I saw some threads about reducing dimensionality of IR risk strips, e.g. PCA and risk bucketing.
However, I did not find a satisfying answer to that yet. Therefore, I decided to formulate a similar problem: Suppose I have an IR par risk strip S with N buckets and want to find a smaller subset P of S such that the corresponding delta P&L's are as close as possible. This may be approached via PCA and/or VaR minimizing techniques. However, note that I do not want to fix the subset P in advance, rather the reduced buckets in P should be variables too. Hence, find reduced buckets P and a function f, which aggregates the par risks of S to the reduced par risk strip P, providing a best fit w.r.t to delta P&L of P and S.

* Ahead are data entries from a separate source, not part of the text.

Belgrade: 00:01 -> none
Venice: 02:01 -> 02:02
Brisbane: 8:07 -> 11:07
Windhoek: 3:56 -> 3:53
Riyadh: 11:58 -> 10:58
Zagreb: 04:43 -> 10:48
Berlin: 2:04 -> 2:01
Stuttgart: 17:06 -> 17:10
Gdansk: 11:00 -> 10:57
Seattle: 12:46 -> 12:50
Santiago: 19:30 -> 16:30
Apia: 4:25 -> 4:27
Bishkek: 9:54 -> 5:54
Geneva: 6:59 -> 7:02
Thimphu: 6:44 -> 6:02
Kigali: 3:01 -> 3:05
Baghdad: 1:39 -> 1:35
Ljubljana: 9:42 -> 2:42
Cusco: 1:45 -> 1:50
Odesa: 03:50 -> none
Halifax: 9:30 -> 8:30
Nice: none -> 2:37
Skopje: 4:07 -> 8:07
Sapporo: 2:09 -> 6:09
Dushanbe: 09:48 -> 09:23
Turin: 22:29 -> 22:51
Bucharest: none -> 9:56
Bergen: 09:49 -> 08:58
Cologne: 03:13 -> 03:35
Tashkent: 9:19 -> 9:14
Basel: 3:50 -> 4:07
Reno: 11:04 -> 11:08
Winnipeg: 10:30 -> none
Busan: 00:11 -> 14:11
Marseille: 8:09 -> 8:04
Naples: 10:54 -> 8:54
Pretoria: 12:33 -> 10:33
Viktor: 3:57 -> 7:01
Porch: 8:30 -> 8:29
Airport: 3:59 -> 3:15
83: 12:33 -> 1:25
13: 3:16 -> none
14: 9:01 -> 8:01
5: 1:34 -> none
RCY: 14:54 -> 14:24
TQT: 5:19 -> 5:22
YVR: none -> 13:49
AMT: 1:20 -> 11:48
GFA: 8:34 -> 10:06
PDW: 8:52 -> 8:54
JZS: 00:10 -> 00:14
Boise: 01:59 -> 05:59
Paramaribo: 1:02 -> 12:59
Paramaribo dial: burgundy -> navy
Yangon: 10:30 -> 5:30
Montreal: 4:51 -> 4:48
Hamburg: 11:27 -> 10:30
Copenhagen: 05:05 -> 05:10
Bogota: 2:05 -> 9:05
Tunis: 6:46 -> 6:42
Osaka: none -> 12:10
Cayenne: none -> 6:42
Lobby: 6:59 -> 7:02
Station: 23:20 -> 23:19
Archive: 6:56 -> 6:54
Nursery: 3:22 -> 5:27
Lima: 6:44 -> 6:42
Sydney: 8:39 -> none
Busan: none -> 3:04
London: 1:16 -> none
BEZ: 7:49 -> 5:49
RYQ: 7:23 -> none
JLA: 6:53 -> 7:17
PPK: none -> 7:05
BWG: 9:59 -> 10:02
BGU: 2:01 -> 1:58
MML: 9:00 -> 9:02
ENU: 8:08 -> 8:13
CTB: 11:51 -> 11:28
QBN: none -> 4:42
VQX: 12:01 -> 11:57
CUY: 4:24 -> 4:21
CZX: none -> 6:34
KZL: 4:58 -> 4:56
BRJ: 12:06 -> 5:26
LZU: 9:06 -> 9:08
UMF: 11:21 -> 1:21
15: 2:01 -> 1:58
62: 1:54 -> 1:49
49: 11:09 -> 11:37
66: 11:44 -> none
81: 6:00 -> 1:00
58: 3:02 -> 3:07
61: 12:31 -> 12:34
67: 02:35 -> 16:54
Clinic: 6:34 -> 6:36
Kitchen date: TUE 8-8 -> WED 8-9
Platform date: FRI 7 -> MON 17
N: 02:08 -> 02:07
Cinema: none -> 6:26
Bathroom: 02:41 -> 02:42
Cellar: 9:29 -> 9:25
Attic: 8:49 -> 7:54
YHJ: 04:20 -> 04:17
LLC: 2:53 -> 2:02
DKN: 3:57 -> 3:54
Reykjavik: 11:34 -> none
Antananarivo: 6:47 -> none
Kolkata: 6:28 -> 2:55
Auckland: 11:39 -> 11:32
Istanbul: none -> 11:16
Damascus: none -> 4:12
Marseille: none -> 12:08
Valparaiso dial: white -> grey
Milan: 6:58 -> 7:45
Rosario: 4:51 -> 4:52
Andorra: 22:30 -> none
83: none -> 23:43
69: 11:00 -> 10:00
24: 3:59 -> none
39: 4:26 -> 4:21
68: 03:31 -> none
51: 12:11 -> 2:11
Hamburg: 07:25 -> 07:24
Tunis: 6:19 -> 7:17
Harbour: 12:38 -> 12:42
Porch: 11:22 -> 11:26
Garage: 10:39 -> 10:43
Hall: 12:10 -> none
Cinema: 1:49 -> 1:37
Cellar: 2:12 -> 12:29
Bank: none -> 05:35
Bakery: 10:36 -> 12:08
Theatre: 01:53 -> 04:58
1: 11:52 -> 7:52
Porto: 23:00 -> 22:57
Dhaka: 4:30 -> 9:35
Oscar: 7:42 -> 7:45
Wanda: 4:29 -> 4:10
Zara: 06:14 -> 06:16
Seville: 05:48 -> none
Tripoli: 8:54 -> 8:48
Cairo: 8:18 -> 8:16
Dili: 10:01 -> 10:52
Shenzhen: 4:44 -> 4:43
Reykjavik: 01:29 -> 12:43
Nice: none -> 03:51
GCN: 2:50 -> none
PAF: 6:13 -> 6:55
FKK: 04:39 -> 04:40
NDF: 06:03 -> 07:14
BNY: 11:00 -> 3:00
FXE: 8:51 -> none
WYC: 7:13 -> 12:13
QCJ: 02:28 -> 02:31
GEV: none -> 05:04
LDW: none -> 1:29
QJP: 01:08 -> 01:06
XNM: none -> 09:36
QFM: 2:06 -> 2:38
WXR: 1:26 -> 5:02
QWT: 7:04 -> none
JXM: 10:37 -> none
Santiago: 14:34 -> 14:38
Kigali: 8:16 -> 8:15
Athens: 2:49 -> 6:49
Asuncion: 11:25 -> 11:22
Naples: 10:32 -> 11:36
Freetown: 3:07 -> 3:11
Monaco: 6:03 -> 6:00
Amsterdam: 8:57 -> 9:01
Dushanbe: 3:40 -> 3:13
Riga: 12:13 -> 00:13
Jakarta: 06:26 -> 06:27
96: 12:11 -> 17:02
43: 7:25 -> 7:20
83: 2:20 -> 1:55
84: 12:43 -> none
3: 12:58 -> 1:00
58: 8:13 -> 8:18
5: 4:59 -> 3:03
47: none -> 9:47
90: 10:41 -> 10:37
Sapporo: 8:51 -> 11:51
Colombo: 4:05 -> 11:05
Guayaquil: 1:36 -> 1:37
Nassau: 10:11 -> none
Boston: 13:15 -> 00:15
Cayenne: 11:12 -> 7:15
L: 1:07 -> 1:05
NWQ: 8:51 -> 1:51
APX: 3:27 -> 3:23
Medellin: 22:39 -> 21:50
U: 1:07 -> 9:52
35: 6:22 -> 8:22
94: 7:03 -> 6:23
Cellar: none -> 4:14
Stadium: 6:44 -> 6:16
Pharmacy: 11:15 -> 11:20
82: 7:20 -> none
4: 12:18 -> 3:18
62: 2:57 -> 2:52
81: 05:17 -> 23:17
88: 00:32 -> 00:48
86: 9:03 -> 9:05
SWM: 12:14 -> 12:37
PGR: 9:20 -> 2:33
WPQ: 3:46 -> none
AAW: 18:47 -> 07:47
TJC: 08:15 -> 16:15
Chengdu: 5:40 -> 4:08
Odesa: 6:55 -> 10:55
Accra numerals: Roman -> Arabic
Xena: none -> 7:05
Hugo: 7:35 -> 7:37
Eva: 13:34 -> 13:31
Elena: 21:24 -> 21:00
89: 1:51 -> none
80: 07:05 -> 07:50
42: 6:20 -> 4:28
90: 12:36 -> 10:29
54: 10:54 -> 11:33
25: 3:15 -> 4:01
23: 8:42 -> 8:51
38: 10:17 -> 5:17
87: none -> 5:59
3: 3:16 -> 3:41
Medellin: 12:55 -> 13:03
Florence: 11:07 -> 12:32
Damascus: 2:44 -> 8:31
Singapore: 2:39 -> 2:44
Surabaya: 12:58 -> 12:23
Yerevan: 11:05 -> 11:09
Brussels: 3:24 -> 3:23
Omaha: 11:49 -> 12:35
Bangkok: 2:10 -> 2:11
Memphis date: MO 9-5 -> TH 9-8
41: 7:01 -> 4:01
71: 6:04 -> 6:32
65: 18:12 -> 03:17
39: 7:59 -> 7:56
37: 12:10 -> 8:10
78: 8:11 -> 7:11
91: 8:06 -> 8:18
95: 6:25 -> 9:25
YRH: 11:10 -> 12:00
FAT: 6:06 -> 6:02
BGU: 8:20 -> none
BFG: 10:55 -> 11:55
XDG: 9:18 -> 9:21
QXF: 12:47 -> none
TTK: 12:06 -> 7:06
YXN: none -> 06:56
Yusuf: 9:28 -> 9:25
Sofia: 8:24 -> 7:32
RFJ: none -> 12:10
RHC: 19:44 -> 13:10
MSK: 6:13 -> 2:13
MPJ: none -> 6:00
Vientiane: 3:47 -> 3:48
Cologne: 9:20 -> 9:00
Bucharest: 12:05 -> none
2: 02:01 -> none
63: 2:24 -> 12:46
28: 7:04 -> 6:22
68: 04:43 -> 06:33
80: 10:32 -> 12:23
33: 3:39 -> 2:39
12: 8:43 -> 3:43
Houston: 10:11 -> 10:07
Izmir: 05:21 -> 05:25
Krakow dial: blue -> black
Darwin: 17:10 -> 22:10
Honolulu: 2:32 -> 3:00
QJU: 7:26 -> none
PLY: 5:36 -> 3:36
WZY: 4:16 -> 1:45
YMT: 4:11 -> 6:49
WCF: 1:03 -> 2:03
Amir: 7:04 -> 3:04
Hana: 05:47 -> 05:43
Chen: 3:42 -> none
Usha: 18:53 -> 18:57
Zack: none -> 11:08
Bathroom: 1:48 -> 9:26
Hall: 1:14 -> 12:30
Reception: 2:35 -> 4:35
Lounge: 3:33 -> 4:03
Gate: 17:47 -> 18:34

I would start with a PCA analysis: Construct NxN Covariance Matrix, find eigenvalues and eigenvectors. I could look at "critical nodes" in PC 1,...,PC N and these may be candidates for P. Let's take the simplest and most erroneous example (just to be on the same page): Suppose the whole yield curve movement could be explained by PC 1, then P would be a singleton (I could choose any of the nodes of S). Also, the function f would be trivial too: Just multiply S with the first eigenvector. This would aggregate all the risks from S to the singleton P.
How could we then incorporate other PCA's to define a subset P and a reasonable function f?
Once having defined (P,f), I can of course transform the reduced par risk strip P to other desired risk models via Jacobians etc and also use VaR minimizing techniques etc.
Maybe you have a completely different approach and can elaborate? The above is just a first guess.